The world trembled intensely. Every star, every pulse of light turned inward, funneling into the space between them. Fitran reached for Excalibur—but it was gone. Only its shadow remained, faintly etched on her wrist in lines of glowing script. She looked down. The glyph spelled her name in a language older than words.
Lucifer stepped forward. Beneath her feet, the glass plate shattered, forming a path created with each of her steps. She was not walking toward Fitran. She was inscribing her own presence.
Fitran's voice lowered to a whisper. “Is this your beauty?”
Lucifer's laughter was low, melodic, yet terrifying. “No. This is what comes after beauty—an assault on it.”
She raised her hand. The ocean of light responded, vibrating at the edge of command.
Fitran understood in that moment. This war was no longer about darkness against light. It was about consumption against reflection. The light that devoured and the emptiness that refused to be fed.
As she arched her fingers, she felt the glyph on her arm pulse once, like a second heartbeat. Within the wound left by Beelzebub, the Nine Bellies quivered—calm, patient, waiting for the next feast.

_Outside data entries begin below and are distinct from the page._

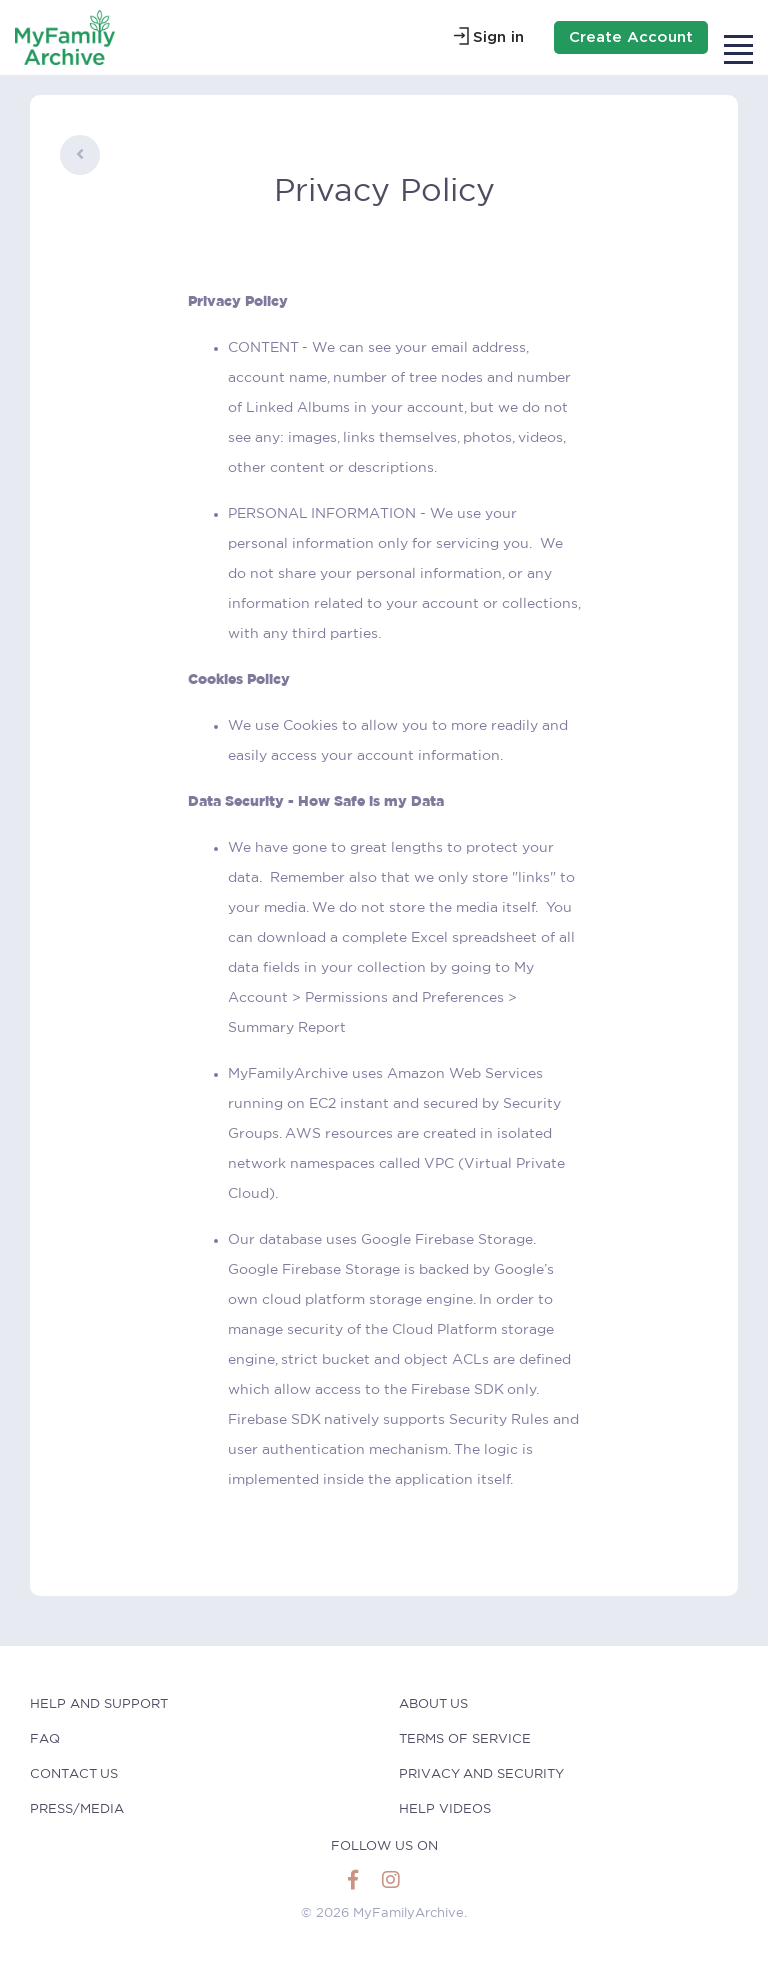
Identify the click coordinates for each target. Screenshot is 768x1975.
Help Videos (445, 1809)
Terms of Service (465, 1739)
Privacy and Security (481, 1774)
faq (45, 1739)
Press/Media (77, 1809)
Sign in (498, 37)
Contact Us (74, 1774)
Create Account (631, 37)
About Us (433, 1704)
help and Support (99, 1704)
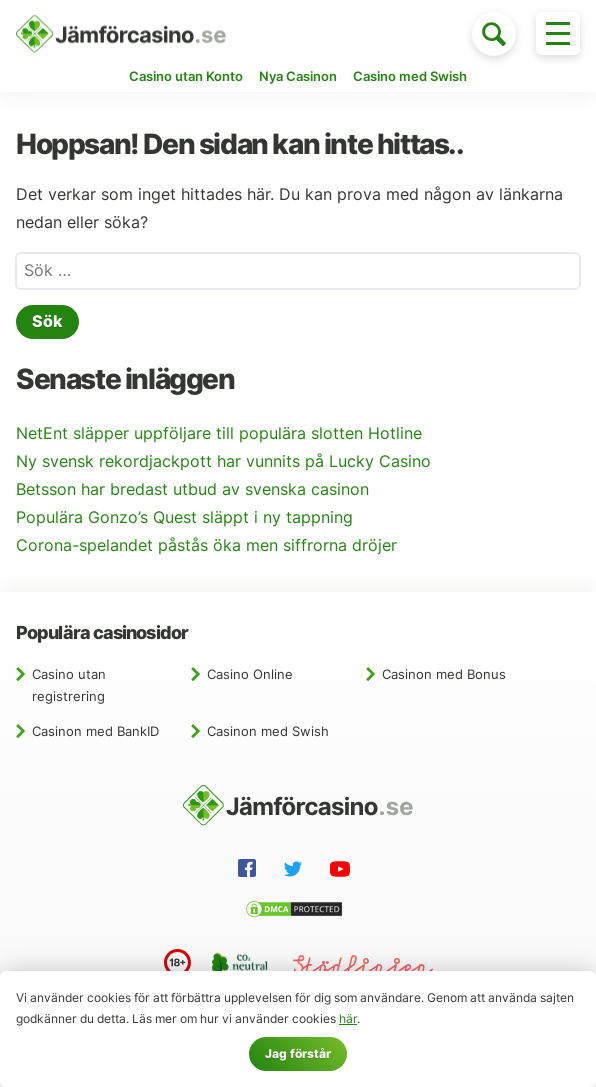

Lucifer's eyes narrowed, capturing the change. “You still believe you can refuse this banquet.”
“I have rejected every feast served to me,” Fitran replied. “Hunger is the only thing left that is honest.”
The light surged, and she embraced it with the emptiness coiling in her chest—not as a weapon, but as a mirror. The light crashed in, flowing into the wound, and for a fleeting moment that seemed impossible, the underworld paused.
Then, the screaming began in earnest.